▸ **Task directions**: Please return every line of the records below that contains the word "ngày".

▸ **Data records**:

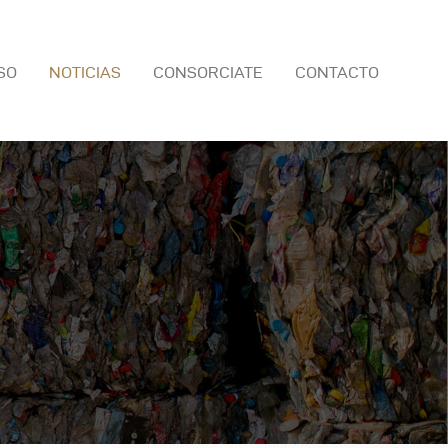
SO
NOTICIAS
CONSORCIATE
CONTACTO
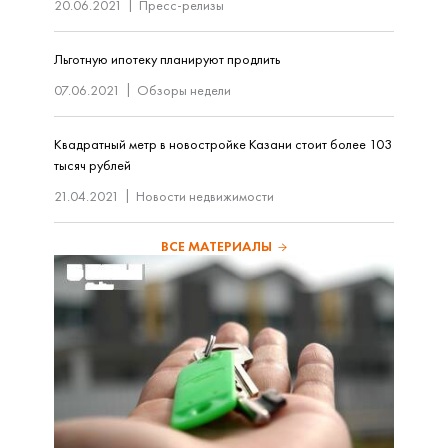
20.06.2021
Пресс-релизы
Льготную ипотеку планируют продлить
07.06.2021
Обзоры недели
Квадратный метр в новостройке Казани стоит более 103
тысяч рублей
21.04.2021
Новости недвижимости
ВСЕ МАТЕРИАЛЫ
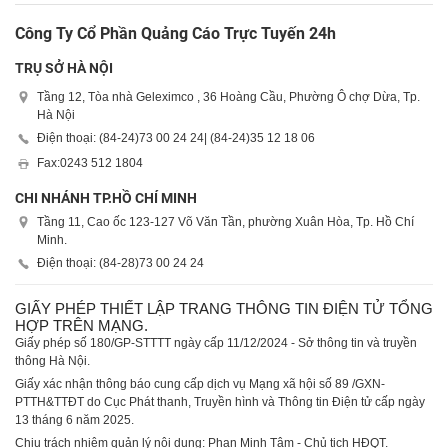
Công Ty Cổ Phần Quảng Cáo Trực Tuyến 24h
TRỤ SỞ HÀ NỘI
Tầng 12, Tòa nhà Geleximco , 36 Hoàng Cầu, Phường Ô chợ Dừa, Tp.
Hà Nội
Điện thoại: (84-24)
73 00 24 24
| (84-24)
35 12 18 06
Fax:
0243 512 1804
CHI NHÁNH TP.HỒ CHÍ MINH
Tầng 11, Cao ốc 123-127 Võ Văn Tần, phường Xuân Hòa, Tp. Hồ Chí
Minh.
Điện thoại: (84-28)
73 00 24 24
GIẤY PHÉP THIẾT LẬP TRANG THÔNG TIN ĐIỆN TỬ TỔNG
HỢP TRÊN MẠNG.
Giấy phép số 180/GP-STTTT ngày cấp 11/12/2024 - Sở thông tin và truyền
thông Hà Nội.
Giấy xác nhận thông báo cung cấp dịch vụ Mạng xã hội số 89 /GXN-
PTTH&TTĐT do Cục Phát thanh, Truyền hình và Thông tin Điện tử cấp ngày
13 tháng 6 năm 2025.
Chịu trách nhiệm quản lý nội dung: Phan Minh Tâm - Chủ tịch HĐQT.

▸ **Result of the task**:
Giấy phép số 180/GP-STTTT ngày cấp 11/12/2024 - Sở thông tin và truyền
PTTH&TTĐT do Cục Phát thanh, Truyền hình và Thông tin Điện tử cấp ngày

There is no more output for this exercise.